A tese estuda a culpa e a melancolia em Augusto dos Anjos utilizando como subsídio a psicanálise. Mas não visa a psicanalisar o homem, e sim a obra, comentando alguns dos recursos linguísticos mediante em “Eu e outras poesias” se representa o afeto melancólico, ou seja, o luto pelo “objeto perdido”.
- Por que você quis estudar Augusto dos Anjos? O que lhe fascina nesse poeta?
Sempre tive muita admiração por ele. Impressiona-me em sua obra a ruptura com a estética parnasiano-simbolista e o uso de recursos -- como o vocabulário coloquial -- que antecipam a modernidade. Outro aspecto que admiro é a originalidade das imagens. Essa originalidade decorre em grande parte de ele ter escolhido o corpo (em sua concretude sensorial) para falar das angústias espirituais.
- Como a literatura define o estilo desse escritor?
É uma junção de expressionismo e barroco. A ênfase que ele dá ao significante, com o uso obsessivo de figuras fônicas (assonâncias e aliterações) e hipérboles, parece recobrir um vazio profundo, decorrente de o homem se ver acossado por contrastes, dualismos que não consegue conciliar.

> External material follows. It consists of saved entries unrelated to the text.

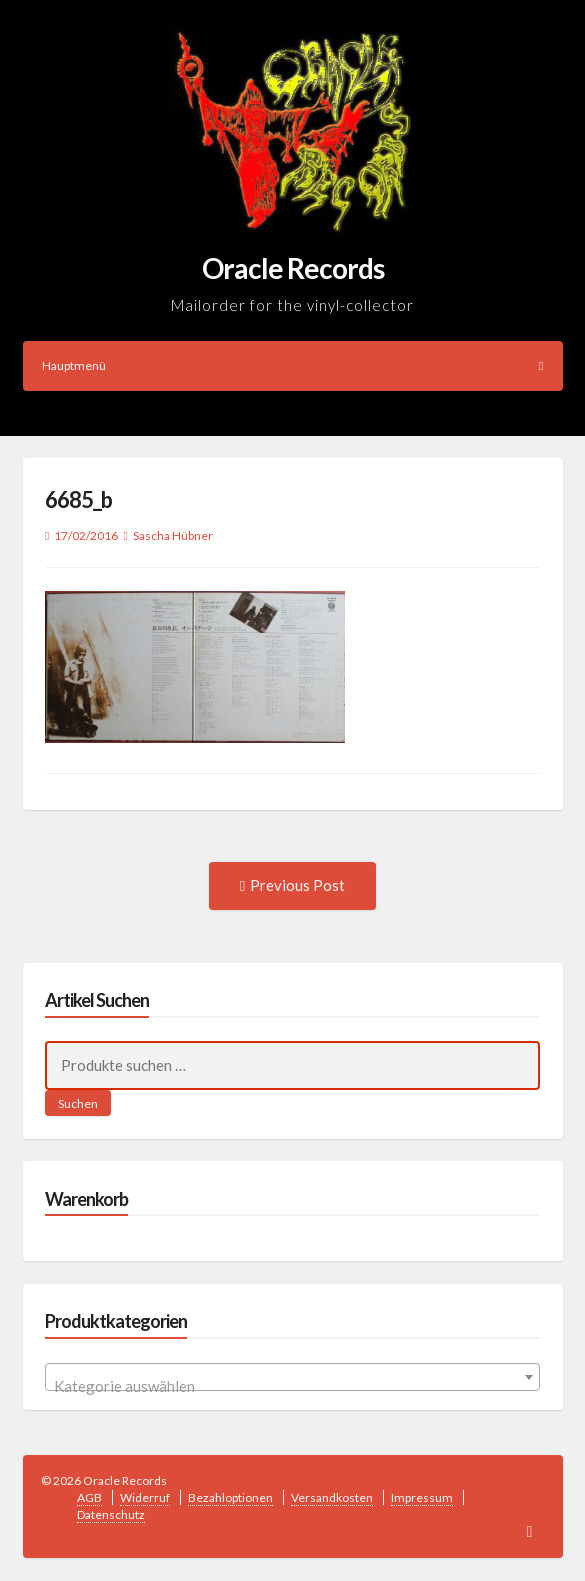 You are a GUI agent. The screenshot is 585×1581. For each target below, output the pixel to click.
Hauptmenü (293, 365)
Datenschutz (111, 1514)
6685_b (78, 499)
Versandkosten (332, 1497)
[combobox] (292, 1377)
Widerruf (145, 1497)
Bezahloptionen (230, 1497)
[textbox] (292, 1385)
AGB (89, 1497)
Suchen (78, 1103)
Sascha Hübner (173, 535)
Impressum (422, 1497) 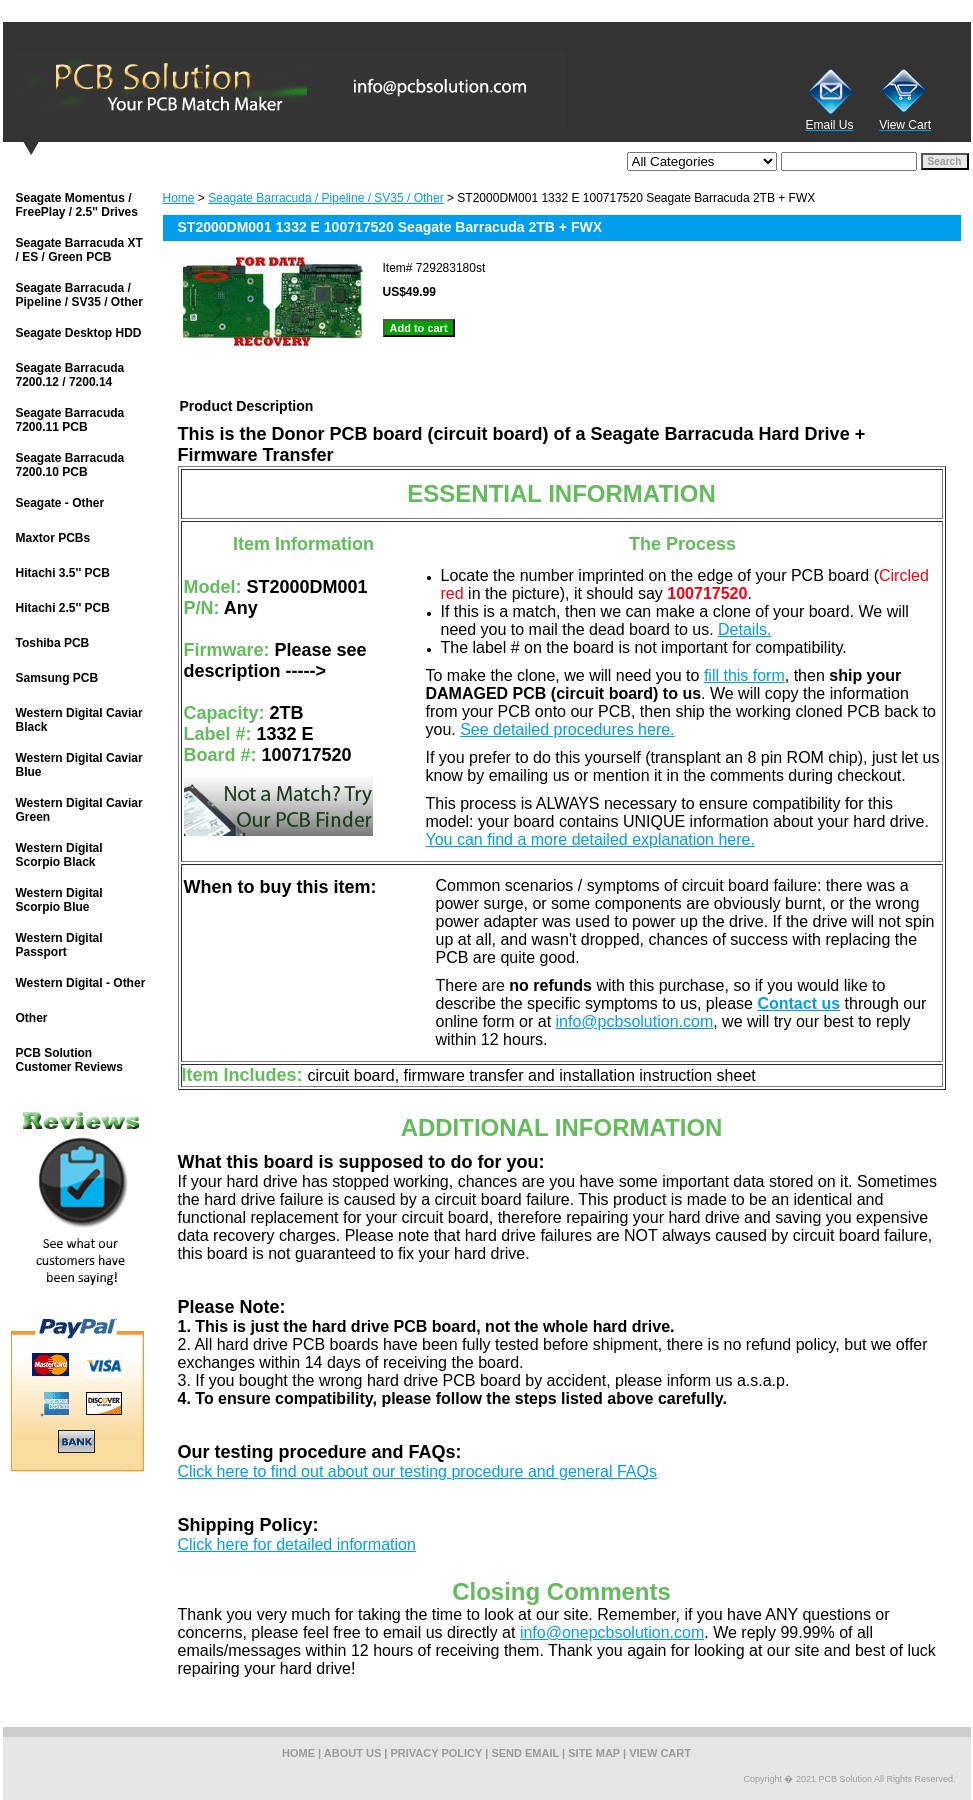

- Como ele influenciou a literatura paraibana?
Augusto é desses autores únicos, cuja influência não atinge fácil os outros escritores. Uma de suas lições é a de que a poesia não é um domínio nobre, asséptico, a que se chega com “nobreza” de estilo. A poesia pode vir de vocábulos prosaicos ou de mau gosto. Pode-se “cantar o horroroso” e ainda assim produzir beleza.
- Qual a relevância dele para a literatura nacional?
Ele é um dos maiores poetas do nosso pré-modernismo. Nessa escola, figura ao lado de prosadores como Euclides da Cunha e Lima Barreto. Infelizmente foi mal compreendido pelo pessoal da Semana de Arte Moderna porque rimava e metrificava. Poucos perceberam o que havia de antecipatório e verdadeiramente moderno em sua poesia.
- Muitos estudiosos acham que Augusto tinha problemas psicológicos, o que acarretava em suas poesias extremamente pessimistas. O que você acha disso?
Não acho que o pessimismo dele se devesse a alguma patologia específica. Tinha mais uma base filosófica, em razão da leitura de autores como Schopenhauer e Nietzsche. Augusto era um indivíduo estranho, mas querer explicar sua obra por algum tipo de patologia é reduzi-la a um agrupamento de sintomas. Muitas pessoas são doentes e não criam.
Grande parte do equívoco com que se avalia o paraibano vem de uma interpretação literal de suas imagens. Entende-se a “lepra” ou a “tuberculose” como referências reais, e não como metáforas orgânicas de uma consciência estrangulada pela culpa. Essa culpa, como ele bem ressalta, é a de todos nós -- uma espécie “que violou a lei da natureza”. Se somos “doentes”, se padecemos de uma melancolia incurável, é por causa dessa violação.